▶ **Work instructions**: Repeat each record exactly. Any picture gets left out.

▶ **Data**:
::::::::

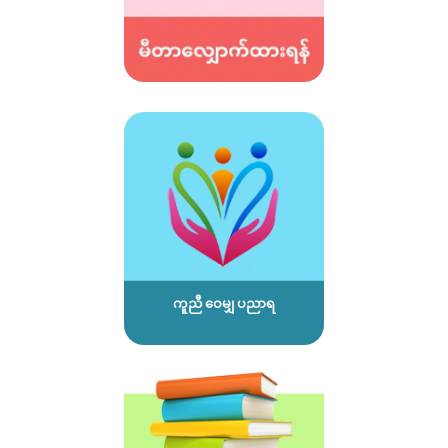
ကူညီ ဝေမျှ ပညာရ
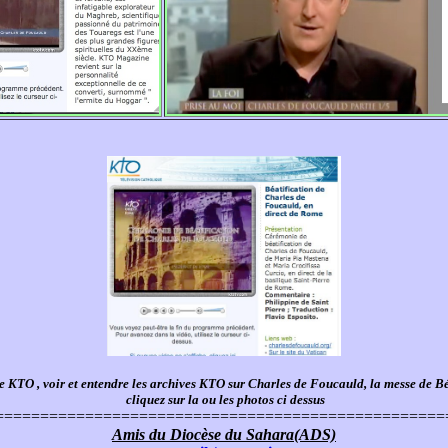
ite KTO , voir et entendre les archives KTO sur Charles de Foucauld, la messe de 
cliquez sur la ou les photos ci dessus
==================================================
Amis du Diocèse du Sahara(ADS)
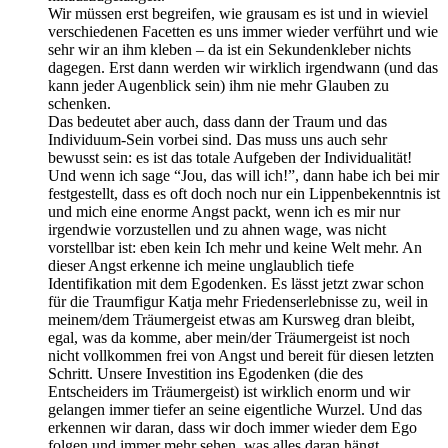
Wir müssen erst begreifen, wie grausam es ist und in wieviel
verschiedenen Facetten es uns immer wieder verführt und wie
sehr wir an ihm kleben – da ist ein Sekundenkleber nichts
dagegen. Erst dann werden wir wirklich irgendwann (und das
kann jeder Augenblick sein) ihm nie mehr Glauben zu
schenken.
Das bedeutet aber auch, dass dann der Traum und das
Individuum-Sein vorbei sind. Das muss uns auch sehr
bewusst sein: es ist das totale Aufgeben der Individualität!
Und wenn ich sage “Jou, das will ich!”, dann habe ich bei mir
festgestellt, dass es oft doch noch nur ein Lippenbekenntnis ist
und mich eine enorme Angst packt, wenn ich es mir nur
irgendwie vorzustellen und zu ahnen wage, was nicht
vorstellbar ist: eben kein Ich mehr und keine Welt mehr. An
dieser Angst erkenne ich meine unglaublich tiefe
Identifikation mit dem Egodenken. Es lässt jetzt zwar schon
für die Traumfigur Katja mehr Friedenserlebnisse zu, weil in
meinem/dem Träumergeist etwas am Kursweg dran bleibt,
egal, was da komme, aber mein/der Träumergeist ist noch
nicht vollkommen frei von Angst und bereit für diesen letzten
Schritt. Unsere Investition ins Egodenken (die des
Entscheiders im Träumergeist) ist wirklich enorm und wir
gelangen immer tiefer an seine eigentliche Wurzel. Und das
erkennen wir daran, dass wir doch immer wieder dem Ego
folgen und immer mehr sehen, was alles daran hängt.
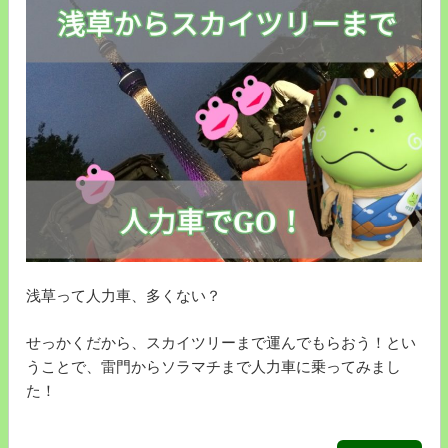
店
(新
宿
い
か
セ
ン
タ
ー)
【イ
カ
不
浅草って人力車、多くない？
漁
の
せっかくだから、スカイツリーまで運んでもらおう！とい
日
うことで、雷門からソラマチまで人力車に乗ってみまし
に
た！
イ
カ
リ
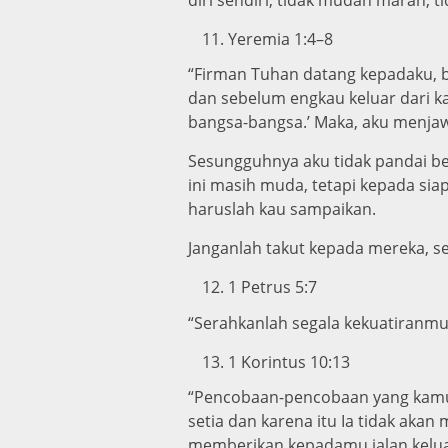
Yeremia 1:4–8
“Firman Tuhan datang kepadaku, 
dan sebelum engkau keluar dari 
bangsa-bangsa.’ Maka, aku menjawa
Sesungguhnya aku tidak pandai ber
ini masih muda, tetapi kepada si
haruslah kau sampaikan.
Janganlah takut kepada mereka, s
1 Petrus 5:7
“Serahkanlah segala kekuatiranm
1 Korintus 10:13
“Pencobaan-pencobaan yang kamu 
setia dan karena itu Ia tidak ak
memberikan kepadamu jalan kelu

::::::::

▶ **Answer to this exercise**:
ကူညီ ဝေမျှ ပညာရ
ite KTO , voir et entendre les archives KTO sur Charles de Foucauld, la messe de 
cliquez sur la ou les photos ci dessus
==================================================
Amis du Diocèse du Sahara(ADS)
Wir müssen erst begreifen, wie grausam es ist und in wieviel
verschiedenen Facetten es uns immer wieder verführt und wie
sehr wir an ihm kleben – da ist ein Sekundenkleber nichts
dagegen. Erst dann werden wir wirklich irgendwann (und das
kann jeder Augenblick sein) ihm nie mehr Glauben zu
schenken.
Das bedeutet aber auch, dass dann der Traum und das
Individuum-Sein vorbei sind. Das muss uns auch sehr
bewusst sein: es ist das totale Aufgeben der Individualität!
Und wenn ich sage “Jou, das will ich!”, dann habe ich bei mir
festgestellt, dass es oft doch noch nur ein Lippenbekenntnis ist
und mich eine enorme Angst packt, wenn ich es mir nur
irgendwie vorzustellen und zu ahnen wage, was nicht
vorstellbar ist: eben kein Ich mehr und keine Welt mehr. An
dieser Angst erkenne ich meine unglaublich tiefe
Identifikation mit dem Egodenken. Es lässt jetzt zwar schon
für die Traumfigur Katja mehr Friedenserlebnisse zu, weil in
meinem/dem Träumergeist etwas am Kursweg dran bleibt,
egal, was da komme, aber mein/der Träumergeist ist noch
nicht vollkommen frei von Angst und bereit für diesen letzten
Schritt. Unsere Investition ins Egodenken (die des
Entscheiders im Träumergeist) ist wirklich enorm und wir
gelangen immer tiefer an seine eigentliche Wurzel. Und das
erkennen wir daran, dass wir doch immer wieder dem Ego
folgen und immer mehr sehen, was alles daran hängt.
店
(新
宿
い
か
セ
ン
タ
ー)
【イ
カ
不
浅草って人力車、多くない？
漁
の
せっかくだから、スカイツリーまで運んでもらおう！とい
日
うことで、雷門からソラマチまで人力車に乗ってみまし
に
た！
イ
カ
リ
Yeremia 1:4–8
“Firman Tuhan datang kepadaku, 
dan sebelum engkau keluar dari 
bangsa-bangsa.’ Maka, aku menjawa
Sesungguhnya aku tidak pandai ber
ini masih muda, tetapi kepada si
haruslah kau sampaikan.
Janganlah takut kepada mereka, s
1 Petrus 5:7
“Serahkanlah segala kekuatiranm
1 Korintus 10:13
“Pencobaan-pencobaan yang kamu 
setia dan karena itu Ia tidak ak
memberikan kepadamu jalan kelu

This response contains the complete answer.